Saturday, February 21, 2009

i work during the weekends coz i dont work during the weekdays. i would say thats a good deal. no?

Tuesday, February 17, 2009

weltanschauung

in one of those moods of slight, you wonder of what it is. and where. in moments of blurry relevance, you think of little things that were lost. a simple dot of inspection. a moment of belief. no significance, no celebration. not even a jaded brow of concern. just a muted sense of purpose. a reason.

i 'm broke..

my bank balance for the rest of the month is 76,25 20,05 euros. all i ve left is this internet connection.

and a picture of a house..

Saturday, February 07, 2009

bohemia

i fall in love with strangers.

Tuesday, February 03, 2009

i find myself in a train again..

is it being free? to walk barefooted in the middle of the night.. the cold wooden floor creaking under your skipping feet? to paint random red colors on the white canvas and pretend it is an abstract depiction of china? to pour the tea out from the carton for once.. to make air bubbles in it with a straw and a tumbler? is the mind free to not believe in ordinances.. is it being free, to be too lazy to believe in miracles on a sunday night? is it poetic?

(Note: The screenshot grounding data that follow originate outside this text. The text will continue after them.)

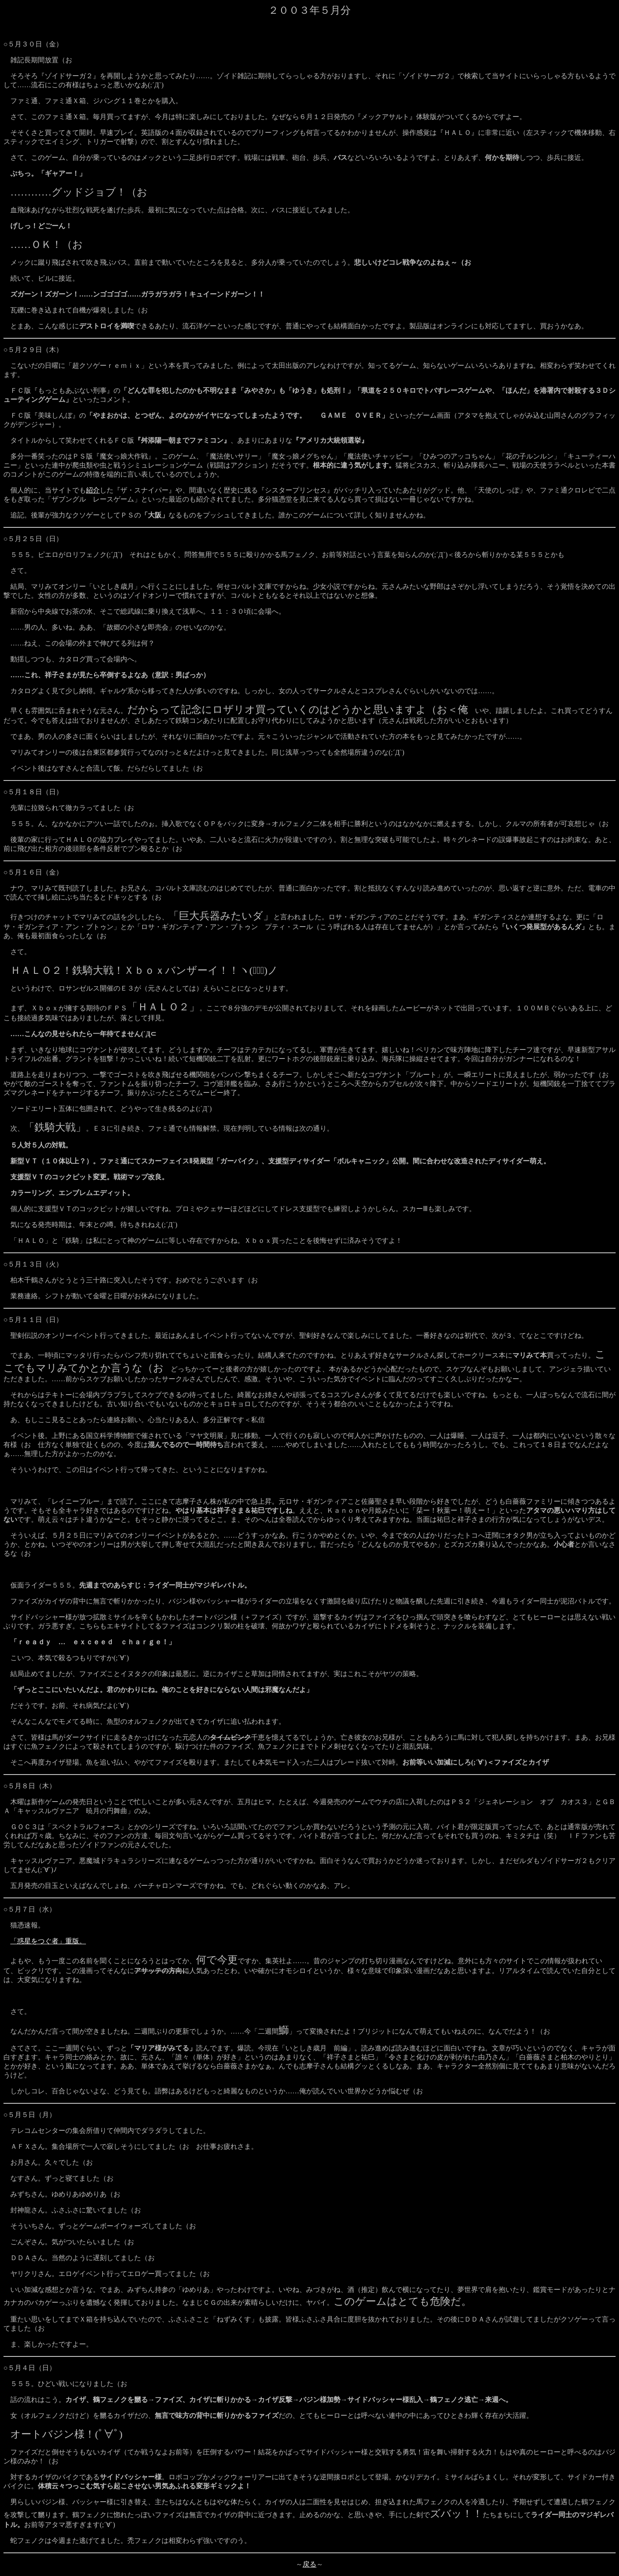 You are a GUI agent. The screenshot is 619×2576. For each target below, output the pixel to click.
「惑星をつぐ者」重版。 (48, 1941)
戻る (309, 2564)
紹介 (93, 490)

a few months back, i wondered what it is like to be free. like all men in their mid twenties, who suffer from a mild delusion of grandeur, i got an answer.

six months later, now.. i lost the answer.

being free (be.fr.) has nothing to do with what you do, when you were born, or where you go.. and being free is more than jus a temp. state of inactivity in my head, surely.

in 2006, i thought being free was to be a surfer on tamarama. 2006 is two years old now, and i dont see a bay around to sniff the moist winds. also, i dont have hair long enough to pose. i tried to be tom carroll once and almost died. be.fr. should be easier than that.

in 2007, i felt to be.fr. one has to displace ones self geographically ever so often. this worked for a while, it was like watching a woody allen movie. you think you re cool jus coz you are in the theater. plus the kicks of knowing your place in the world. however, i ran two credit cards out while at it.. and had to flee a country.

in 2008, i was almost convinced that be.fr. was some sorta ability to stare into thin air and smile at the ceiling across it. i was later told, it was just sloth. i tried doing something similar in a more social environment, but only to be told.. it was just impolite. i almost got slapped twice, so that should not be it.

they make movies, these smart people about freedom and liberation and such sorts. most of it could be true. i think i should watch one such movie and be manipulated inspired into believing that freedom is found somewhere out there. in the wild, on the snow capped mountains or under the ocean. you know, the human-spiritual kinds.

or may be to be free is just being you. or just being. may be. am not sure, lemme wait for 2009 to end.

p.s. its been more than half a year since i traveled. thats a lot of time to spend away from oneself.

p.p.s. i never got slapped. i apologize for any public misunderstanding.